◆ Task brief ◆
Exactly as they appear below, repeat the lines from the one with "Заказать разработку" through the one with "y pensiones". Drop every picture.

◆ Dataset extract ◆
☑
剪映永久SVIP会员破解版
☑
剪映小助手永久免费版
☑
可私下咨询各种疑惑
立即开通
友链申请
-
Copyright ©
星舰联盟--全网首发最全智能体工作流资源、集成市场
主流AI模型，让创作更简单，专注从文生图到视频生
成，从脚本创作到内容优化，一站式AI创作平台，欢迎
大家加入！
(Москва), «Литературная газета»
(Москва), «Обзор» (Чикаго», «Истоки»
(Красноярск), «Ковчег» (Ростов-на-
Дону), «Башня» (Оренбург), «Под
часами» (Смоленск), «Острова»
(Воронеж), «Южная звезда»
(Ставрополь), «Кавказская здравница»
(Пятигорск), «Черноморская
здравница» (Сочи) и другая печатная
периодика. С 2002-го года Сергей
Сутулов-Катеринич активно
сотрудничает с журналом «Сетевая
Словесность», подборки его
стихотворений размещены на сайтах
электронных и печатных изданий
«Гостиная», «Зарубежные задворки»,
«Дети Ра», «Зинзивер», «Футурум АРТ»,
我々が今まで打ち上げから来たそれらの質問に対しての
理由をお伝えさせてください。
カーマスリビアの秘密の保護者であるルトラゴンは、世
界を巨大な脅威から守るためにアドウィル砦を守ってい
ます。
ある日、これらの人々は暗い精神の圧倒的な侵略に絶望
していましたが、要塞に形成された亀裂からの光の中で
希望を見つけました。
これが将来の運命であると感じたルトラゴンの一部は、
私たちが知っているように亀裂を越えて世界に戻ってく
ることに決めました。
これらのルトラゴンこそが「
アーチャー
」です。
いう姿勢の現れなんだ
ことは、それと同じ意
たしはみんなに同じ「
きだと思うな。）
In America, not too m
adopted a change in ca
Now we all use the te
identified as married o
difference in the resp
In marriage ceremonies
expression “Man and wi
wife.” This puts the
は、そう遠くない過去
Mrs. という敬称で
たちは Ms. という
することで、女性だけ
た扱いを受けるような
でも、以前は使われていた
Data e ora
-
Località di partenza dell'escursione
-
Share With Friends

---

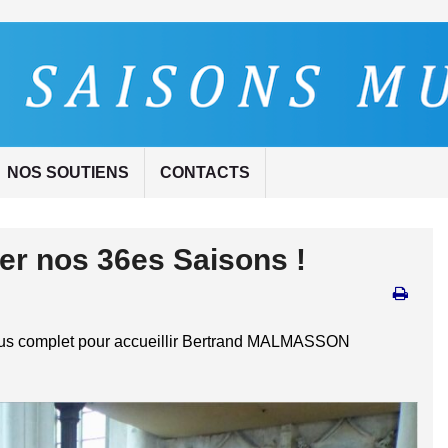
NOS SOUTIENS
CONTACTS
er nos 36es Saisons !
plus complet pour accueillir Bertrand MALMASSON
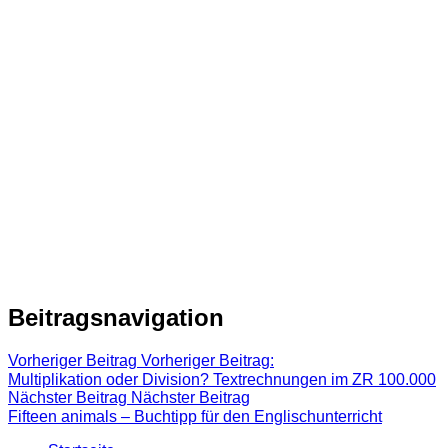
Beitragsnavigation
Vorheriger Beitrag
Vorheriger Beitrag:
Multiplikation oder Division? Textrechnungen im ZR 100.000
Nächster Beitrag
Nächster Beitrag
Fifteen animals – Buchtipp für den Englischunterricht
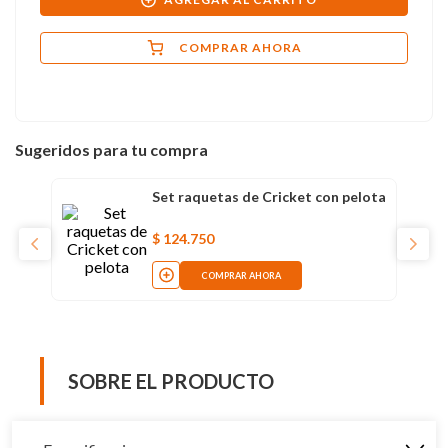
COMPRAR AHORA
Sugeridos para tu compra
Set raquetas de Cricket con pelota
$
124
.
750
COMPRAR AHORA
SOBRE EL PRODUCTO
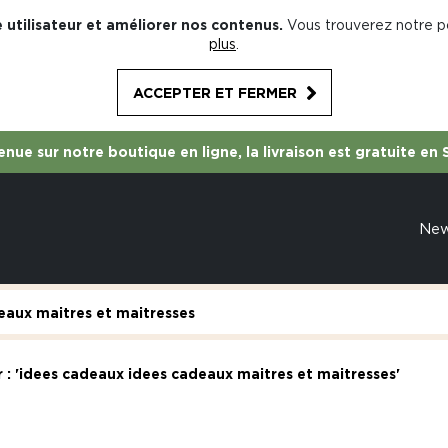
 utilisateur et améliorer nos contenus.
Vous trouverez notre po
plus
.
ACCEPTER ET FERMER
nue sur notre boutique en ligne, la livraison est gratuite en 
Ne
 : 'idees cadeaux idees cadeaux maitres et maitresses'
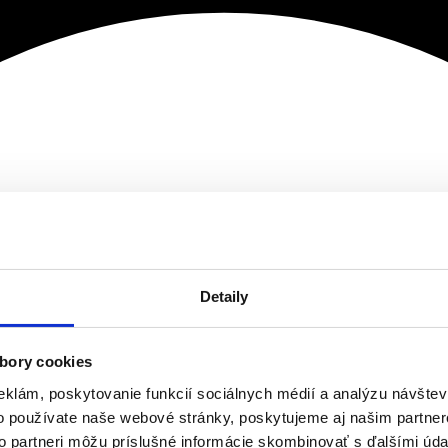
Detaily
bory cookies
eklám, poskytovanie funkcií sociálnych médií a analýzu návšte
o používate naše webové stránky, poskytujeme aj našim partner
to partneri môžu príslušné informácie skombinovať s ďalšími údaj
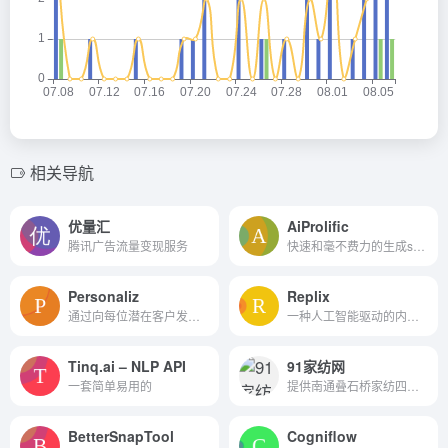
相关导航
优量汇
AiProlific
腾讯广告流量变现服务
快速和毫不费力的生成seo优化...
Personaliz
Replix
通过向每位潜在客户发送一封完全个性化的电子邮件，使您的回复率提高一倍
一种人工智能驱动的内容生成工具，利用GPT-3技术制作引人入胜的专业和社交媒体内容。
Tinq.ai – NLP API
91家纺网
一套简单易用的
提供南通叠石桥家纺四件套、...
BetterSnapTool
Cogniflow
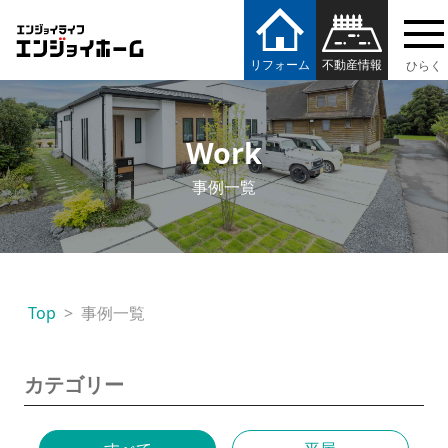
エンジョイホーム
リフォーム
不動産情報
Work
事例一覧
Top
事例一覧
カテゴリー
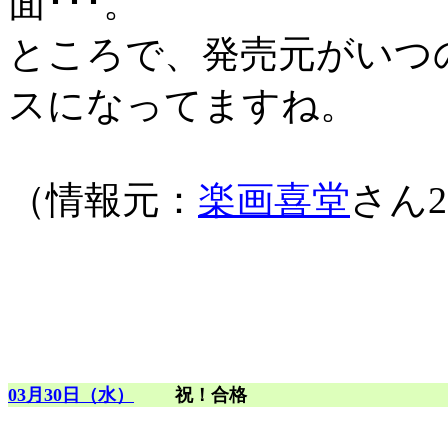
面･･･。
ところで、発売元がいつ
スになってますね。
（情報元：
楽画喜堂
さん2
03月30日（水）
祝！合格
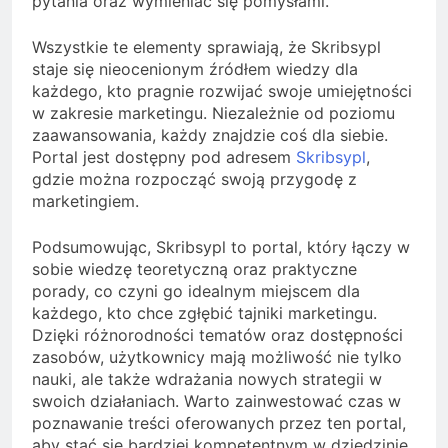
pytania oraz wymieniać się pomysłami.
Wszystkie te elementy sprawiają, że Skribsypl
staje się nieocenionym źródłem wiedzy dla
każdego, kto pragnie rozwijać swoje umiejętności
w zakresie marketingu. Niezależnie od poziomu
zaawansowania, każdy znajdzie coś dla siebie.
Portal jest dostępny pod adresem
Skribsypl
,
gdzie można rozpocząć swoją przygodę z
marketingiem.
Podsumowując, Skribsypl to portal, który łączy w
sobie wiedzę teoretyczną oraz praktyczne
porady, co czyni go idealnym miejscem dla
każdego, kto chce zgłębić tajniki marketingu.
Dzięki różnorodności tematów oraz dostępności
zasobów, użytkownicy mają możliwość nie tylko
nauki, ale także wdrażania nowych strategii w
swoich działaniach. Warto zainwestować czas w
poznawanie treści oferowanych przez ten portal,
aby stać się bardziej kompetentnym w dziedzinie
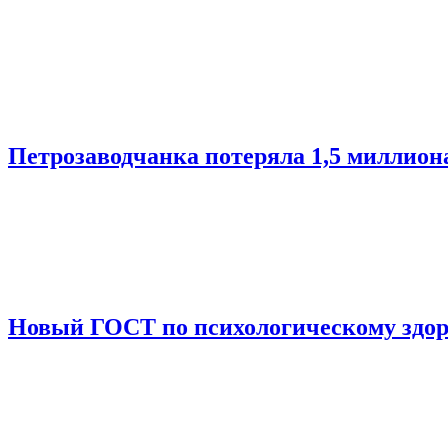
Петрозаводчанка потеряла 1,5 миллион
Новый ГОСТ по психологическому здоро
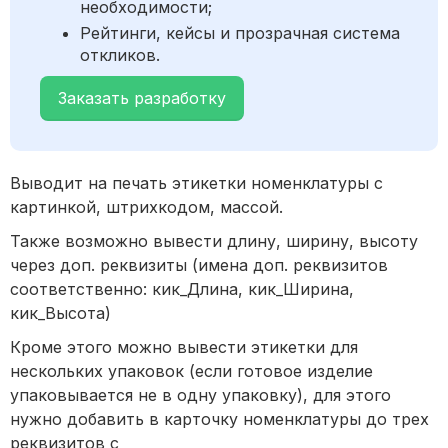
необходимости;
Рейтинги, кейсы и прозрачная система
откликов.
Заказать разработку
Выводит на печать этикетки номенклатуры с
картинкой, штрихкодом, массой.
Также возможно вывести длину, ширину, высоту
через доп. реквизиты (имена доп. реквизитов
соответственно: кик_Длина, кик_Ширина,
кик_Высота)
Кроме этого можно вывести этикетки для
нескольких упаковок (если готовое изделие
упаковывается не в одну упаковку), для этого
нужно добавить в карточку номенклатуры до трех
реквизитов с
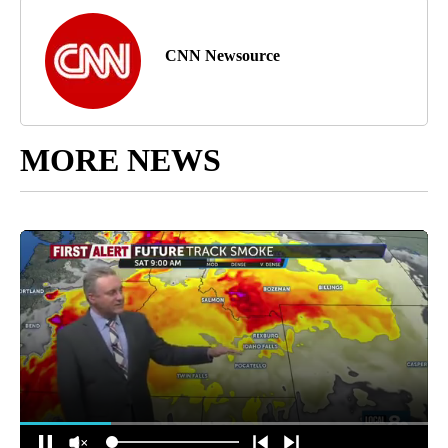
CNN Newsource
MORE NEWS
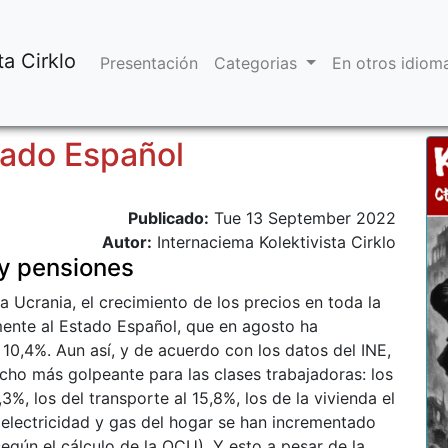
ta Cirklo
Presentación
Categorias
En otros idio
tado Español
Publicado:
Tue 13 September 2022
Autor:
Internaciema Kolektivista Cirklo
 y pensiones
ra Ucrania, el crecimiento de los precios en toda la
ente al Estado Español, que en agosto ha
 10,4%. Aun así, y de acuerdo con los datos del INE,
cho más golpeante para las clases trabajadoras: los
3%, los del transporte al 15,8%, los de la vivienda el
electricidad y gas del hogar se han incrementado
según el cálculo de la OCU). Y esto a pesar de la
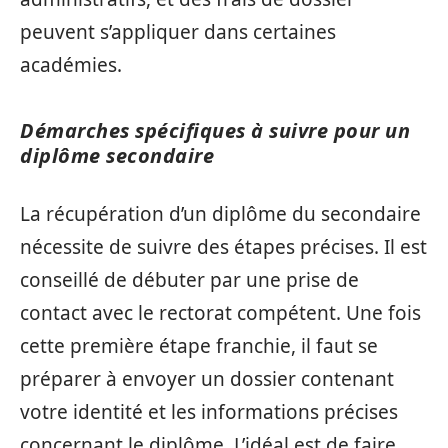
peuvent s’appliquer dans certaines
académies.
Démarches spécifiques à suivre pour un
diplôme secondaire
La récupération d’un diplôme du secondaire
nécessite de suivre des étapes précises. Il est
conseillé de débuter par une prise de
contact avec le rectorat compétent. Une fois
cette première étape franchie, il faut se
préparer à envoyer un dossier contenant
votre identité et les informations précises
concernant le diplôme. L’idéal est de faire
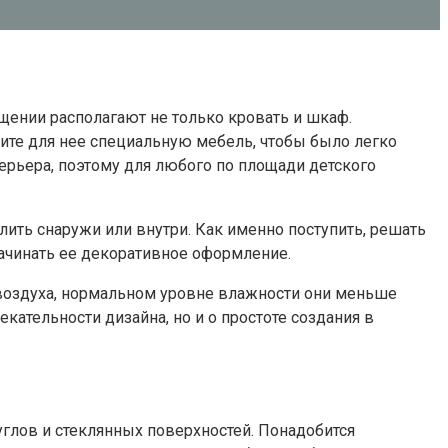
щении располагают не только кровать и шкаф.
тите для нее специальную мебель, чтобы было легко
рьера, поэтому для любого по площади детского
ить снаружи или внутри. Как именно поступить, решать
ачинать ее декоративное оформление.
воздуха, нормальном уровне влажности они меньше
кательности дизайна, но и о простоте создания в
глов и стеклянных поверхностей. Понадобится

◆ Solved problem ◆
Заказать разработку
Выводит на печать этикетки номенклатуры с
картинкой, штрихкодом, массой.
Также возможно вывести длину, ширину, высоту
через доп. реквизиты (имена доп. реквизитов
соответственно: кик_Длина, кик_Ширина,
кик_Высота)
Кроме этого можно вывести этикетки для
нескольких упаковок (если готовое изделие
упаковывается не в одну упаковку), для этого
нужно добавить в карточку номенклатуры до трех
реквизитов с
CNN Newsource
MORE NEWS
ta Cirklo
Presentación
Categorias
En otros idio
tado Español
Publicado:
Tue 13 September 2022
Autor:
Internaciema Kolektivista Cirklo
 y pensiones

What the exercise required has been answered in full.